Wanzleben l Der Sozialausschuss hat dem Vorschlag, den Schuleinzugsbereich für die Klein Rodensleber Kinder zu ändern, auf seiner jüngsten Sitzung geschlossen zugestimmt. Der Antrag sieht vor, dass die Klein Rodensleber statt wie bislang in Domersleben dann künftig in Hohendodeleben eingeschult werden sollen. Erklärtes Ziel: alle Schulstandorte sichern.

Die Empfehlung unter den Sozialausschussmitgliedern fiel einstimmig aus: Dem Antrag, den Schuleinzugsbereich für die Klein Rodensleber Kinder zu ändern, soll gefolgt werden.

Der von den Freien Wählern eingebrachte und bereits vom Klein Rodensleber Ortschaftsrat befürwortete Änderungswunsch wandert nun als Beschlussvorlage vorerst in drei Ortschaftsratssitzungen - und zwar in die der Domersleber, Hohendodeleber und abermals in die der Klein Rodensleber. Danach muss darüber noch der Hauptausschuss und Stadtrat befinden.

Inhalt des Antrags: Um Hohendodeleben als Schul-standort langfristig zu sichern, sollen die Klein Rodensleber Abc-Schützen künftig hier eingeschult werden. Bislang drücken die Klein Rodensleber von der ersten bis zur vierten Klasse in Domersleben die Schulbank.
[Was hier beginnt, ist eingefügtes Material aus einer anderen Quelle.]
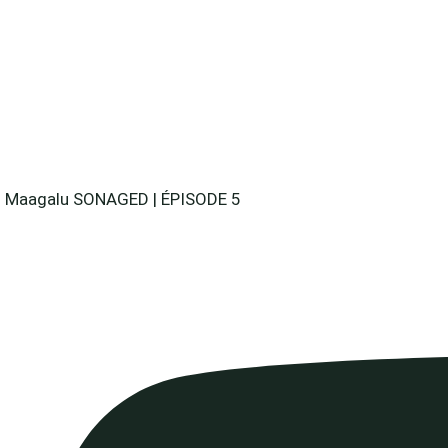
Maagalu SONAGED | ÉPISODE 5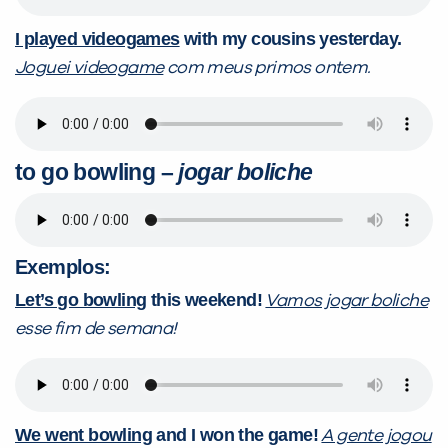
I played videogames
with my cousins yesterday.
Joguei videogame
com meus primos ontem.
to go bowling
–
jogar boliche
Exemplos:
Let’s go bowling
this weekend!
Vamos jogar boliche
esse fim de semana!
We went bowling
and I won the game!
A gente jogou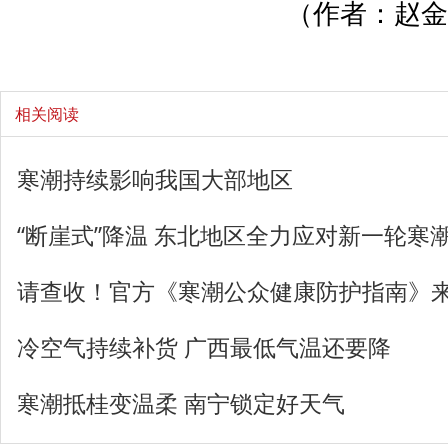
（作者：赵金
相关阅读
寒潮持续影响我国大部地区
“断崖式”降温 东北地区全力应对新一轮寒
请查收！官方《寒潮公众健康防护指南》
冷空气持续补货 广西最低气温还要降
寒潮抵桂变温柔 南宁锁定好天气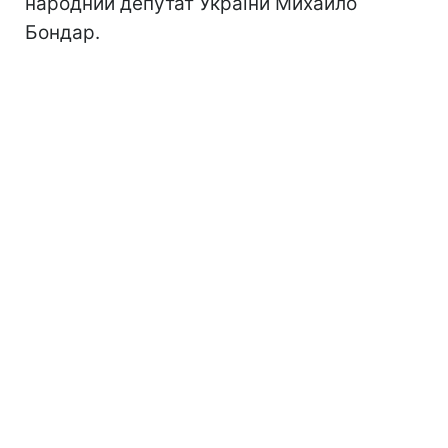
народний депутат України Михайло
Бондар.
Der Schulweg gen Hohendodeleben hingegen könnte jedoch erst mit einem Stadtratsbeschluss geändert und "umgelenkt" werden. Doch den wird es aufgrund der Stadtratswahlen am 25. Mai nicht vor Ende August geben, ist sich Sozialamtsleiterin Sylvia Dammering sicher: "Die Kommunalwahl macht uns in dieser Debatte einen Strich durch die Rechnung. Nach der Wahl muss sich der Stadtrat erst konstituieren. Das Thema wird damit erst nach der Sommerpause auf der Tagesordnung stehen."

Die Amtsleiterin erklärt mit der ihr aktuell vorliegenden Übersicht über Schülerzahlen, dass mit jener Änderung des Schuleinzugbereiches die beiden Grundschulen in Domersleben und Hohendodeleben auf die ab 2017 erforderliche Mindestschülerzahl von 80 Kindern kommen würden.

"Mit der Änderung wäre diese Hürde für Hohendodeleben genommen und beide hätten Bestandssicherheit", sagt Sylvia Dammering auf Nachfrage. Gibt der Stadtrat grünes Licht könnte die Stadt beim Landkreis die Änderung des Schülertransports beantragen. "Das wäre frühestens ab 2015 möglich", merkt die Amtsleiterin an.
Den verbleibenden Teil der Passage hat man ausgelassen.